Sometimes conversation in this forum cracks me up.

On a side note, my intention is to go regular force, but the reserve force recruiter wants me to *obviously* join his Regiment. How easy is it to transfer into regular force from reserves?

(Off topic for this thread, I appologize)


----------



## brin11 (12 Nov 2003)

Martin de Souza,

There are ways to change the butt length for the C7; so, in theory, your personal weapon could be made to be quite comfortable regardless of whether you were short or tall.


----------



## Pte.

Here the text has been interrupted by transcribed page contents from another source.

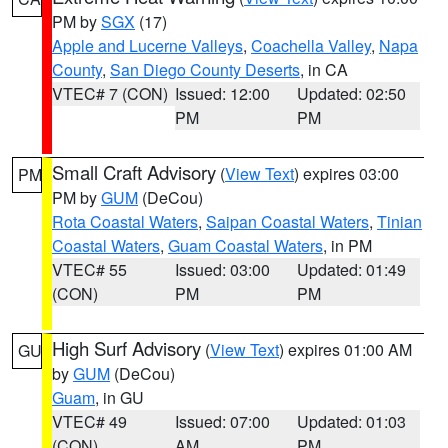
PM by
SGX
(17)
Apple and Lucerne Valleys
,
Coachella Valley
,
Napa
County
,
San Diego County Deserts
, in CA
VTEC# 7 (CON)
Issued: 12:00
Updated: 02:50
PM
PM
Small Craft Advisory
(
View Text
) expires 03:00
PM
PM by
GUM
(DeCou)
Rota Coastal Waters
,
Saipan Coastal Waters
,
Tinian
Coastal Waters
,
Guam Coastal Waters
, in PM
VTEC# 55
Issued: 03:00
Updated: 01:49
(CON)
PM
PM
High Surf Advisory
(
View Text
) expires 01:00 AM
GU
by
GUM
(DeCou)
Guam
, in GU
VTEC# 49
Issued: 07:00
Updated: 01:03
(CON)
AM
PM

Bloggins (12 Nov 2003)

> Originally posted by L/MCpl_Argyll_ Kurrgan:
> [qb] "I know a reason to carry a personal weapon. in case you loose you rifle,"
> 
> I wouldn‘t want a pistol in that situation because your section commander or Pl WO will use your own pistol on you for being stupid enough to lose your rifle.  Or if the CSM finds out...that pistol will be rammed up your *** ...with the help of his pace stick... [/qb]


lol exactly.


----------



## jrhume (12 Nov 2003)

A few months ago I read a US Army after-action report on the Iraqi fighting.  The report concentrated on weapons and the interviews were done in the field -- some before the invasion part ended.  

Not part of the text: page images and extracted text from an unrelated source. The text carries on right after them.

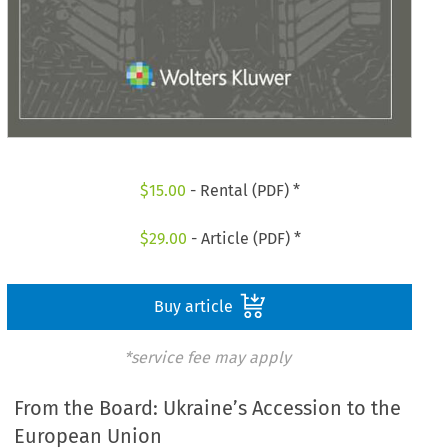
$
15.00
- Rental (PDF) *
$
29.00
- Article (PDF) *
Buy article
*service fee may apply
From the Board: Ukraine’s Accession to the
European Union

All US soldiers who had occasion to use their pistols complained about feed problems.  The magazine is the culprit, as mentioned in another post.  Also, the Army uses issues ball ammo for the pistol.  Many GIs reported shooting a bad guy and not even slowing him down -- the slugs went right on through.  There is a move afoot to change combat ammo to hollow-point, like cops carry.  Pistols were used a good deal in Iraq, due to the amount of urban fighting.

Some units deployed a few M-14s along with regular weapons.  Troops often needed to reach out beyond 5.56 effective range and the 14 filled the bill quite nicely.  

The best weapon for opening doors proved to be a shotgun with rifled slugs.  LOL

The .50 sniper rifle came in for a lot of praise.  One shooter fired on a bad guy standing on a water tower carrying an RPG.  He said the shot was quite successful -- only the lower torso remained on the tower catwalk.  Several snipers reported multiple kills with a single shot.

Various types of kit and commo gear were discussed in the report.  I‘ll see if I can find the link again.  I stumbled into it by accident the first time.

A Marine friend of mine says he saw a similar report from Iraq reporting on Marine units.  That one I haven‘t seen.

Jim


----------



## L/MCpl_Argyll_ Kurrgan (13 Nov 2003)

Was that sniper firing at the vehicle behind the guy with the RPG?  Cuz shooting people with a .50 Cal is against the Geneva Convention.  But then again...what do the Swiss know?  :sniper:


----------



## Ex-Dragoon (13 Nov 2003)

> Originally posted by L/MCpl_Argyll_ Kurrgan:
> [qb] Cuz shooting people with a .50 Cal is against the Geneva Convention.  But then again...what do the Swiss know?   :sniper:  [/qb]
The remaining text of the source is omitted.